O modelo de linguagem criado pelo autor de Grande sertão, com recursos expressivos adequados, contrapõe-se a toda e qualquer afirmação categórica, a toda e qualquer certeza estabelecida. A não ser, claro, a da possibilidade de uma linguagem inventiva, esta sim, o fato real que o interessa.

"O que falei foi exato? Foi. Mas teria sido? Agora, acho que nem não. (...) De mim, toda mentira aceito. O senhor não é igual? Nós todos. Mas eu fui sempre um fugidor. Ao que fugi até da precisão da fuga. (...) Possível o que é - possível o que foi. E - mesmo - possível o que não foi".

Novamente recorremos a T. W. Adorno que dizia que "inexiste obra de arte moderna de algum valor, que não se deleite com dissonâncias e desarticulações." E é o que Guimarães Rosa faz o tempo todo, fazendo da indeterminação o princípio de sua própria linguagem. Pois sabemos, desde Mallarmé, com seu desejo de escrever um livro sobre nada, que a linguagem se tornou uma coisa autônoma, vindo a ser cada vez mais independente do fato real. Melhor: ela é o fato real.

O uso do enfileiramento de partículas de orações através de amálgamas de vocábulos isolados, bem como por meio de justaposições de palavras provenientes de diversas línguas e regiões (elementos lingüísticos indígenas do tupi-guarani com o português) faz com que a riqueza da arte de Rosa derive das experiências no campo semântico e sintático que acabam por se constituir como uma reflexão sobre a própria insuficiência da nossa linguagem tradicional.

Antigamente o romancista procurava estabelecer, desde o início, uma impressão de realidade, multiplicando dados e datas, que pudessem contribuir para dar ao seu relato o caráter de "cópia" da realidade. No romance moderno o mundo desintegra-se, porque a linguagem também se desmorona do seu sentido habitual.

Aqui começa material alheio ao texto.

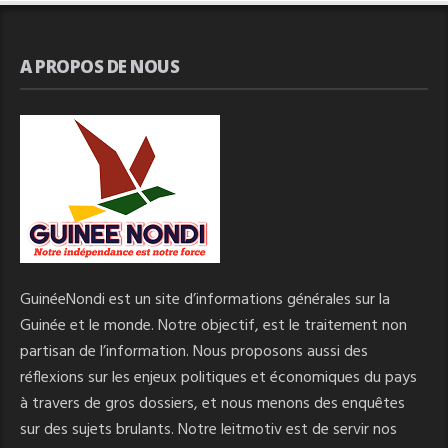
A PROPOS DE NOUS
GuinéeNondi est un site d’informations générales sur la
Guinée et le monde. Notre objectif, est le traitement non
partisan de l’information. Nous proposons aussi des
réflexions sur les enjeux politiques et économiques du pays
à travers de gros dossiers, et nous menons des enquêtes
sur des sujets brulants. Notre leitmotiv est de servir nos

A realidade é fingida, diferente da realidade fictícia.

A literatura de Rosa não pretende chegar a nenhuma observação segura, como não deseja oferecer pontos de referência definitivos ou seguros. Por isso, sua linguagem também não é segura. Na sua criação o autor conta com um estilo próprio, ao qual subordinará todos os demais aspectos. Este estilo, por sua vez, obedece às suas próprias leis, que lhe permitem filtrar de tal forma o idioma específico, que este, uma vez libertado das amarras convencionais, vem a tornar-se indício de algo totalmente diferente.

E como um mestre da linguagem como um fim em si mesma, para além da realidade objetiva, Guimarães Rosa dá um banho de invenção, de surpreendente invenção: "O espaço é tão calado, que ali passa o sussurro da meia-noite às nove horas." Aqui, numa frase, a destruição do tradicional conceito de tempo. O autor sabe que o tempo que divide nossas experiências em horas, não corresponde à realidade; o tempo constitui apenas uma ilusão ordenadora de nossa razão, uma imagem imposta, que de forma alguma equivale à nossa realidade psíquica.

A visão da vida e a visão da linguagem em Rosa se misturam. Pois para ele, "a vida é um mutirão de todos, por todos remexida e temperada", e forçosamente a linguagem que descreve essa vida tem de ser remexida e temperada.

Parafraseando o poeta Carlos Drummond de Andrade, em Guimarães Rosa, "Minas não há mais, o que há é apenas a linguagem."

Termino com uma pérola: "Lei é lei? Loas! Quem julga já morreu. Viver é muito perigoso, mesmo."